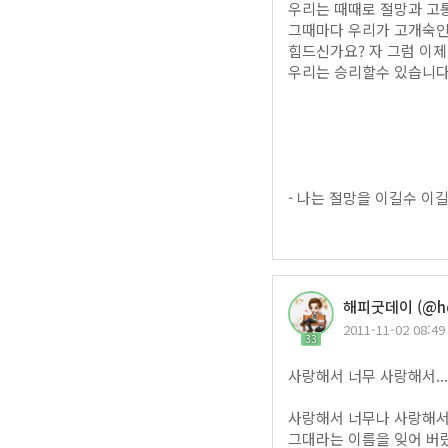
우리는 때때로 절망과 고
그때마다 우리가 고개숙인
힘드신가요? 자 그럼 이
우리는 승리할수 있습니다
- 나는 절망을 이길수 이길
해피굿데이 (@hd
2011-11-02 08:49
33
사랑해서 너무 사랑해서..
사랑해서 너무나 사랑해
그대라는 이름을 잊어 버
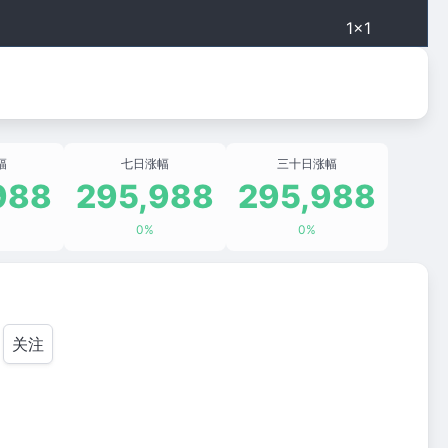
1×1
幅
七日涨幅
三十日涨幅
988
295,988
295,988
0%
0%
关注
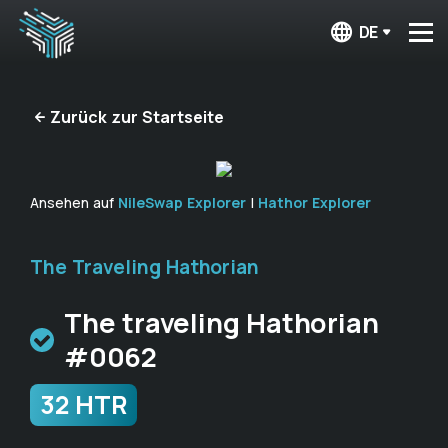
DE
Zurück zur Startseite
Ansehen auf
NileSwap Explorer
|
Hathor Explorer
The Traveling Hathorian
The traveling Hathorian
#0062
32 HTR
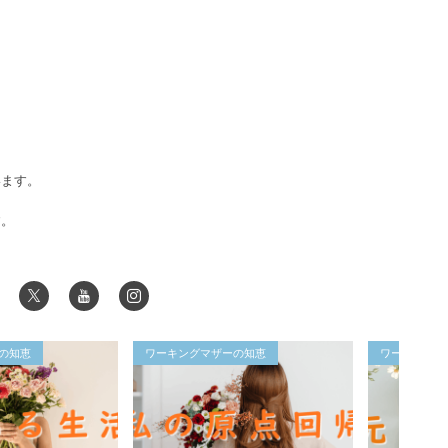
います。
す。
の知恵
ワーキングマザーの知恵
ワーキングマ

_AIM OF THE EXERCISE:_
In your copy of the entries above, leave out the pictures and keep every word exact.

_EXERCISE ANSWER:_
우리는 때때로 절망과 고
그때마다 우리가 고개숙인
힘드신가요? 자 그럼 이
우리는 승리할수 있습니다
- 나는 절망을 이길수 이길
해피굿데이 (@hd
2011-11-02 08:49
33
사랑해서 너무 사랑해서..
사랑해서 너무나 사랑해
그대라는 이름을 잊어 버
1×1
幅
七日涨幅
三十日涨幅
988
295,988
295,988
0%
0%
关注
DE
Zurück zur Startseite
Ansehen auf
NileSwap Explorer
|
Hathor Explorer
The Traveling Hathorian
The traveling Hathorian
#0062
32 HTR
います。
す。
の知恵
ワーキングマザーの知恵
ワーキングマ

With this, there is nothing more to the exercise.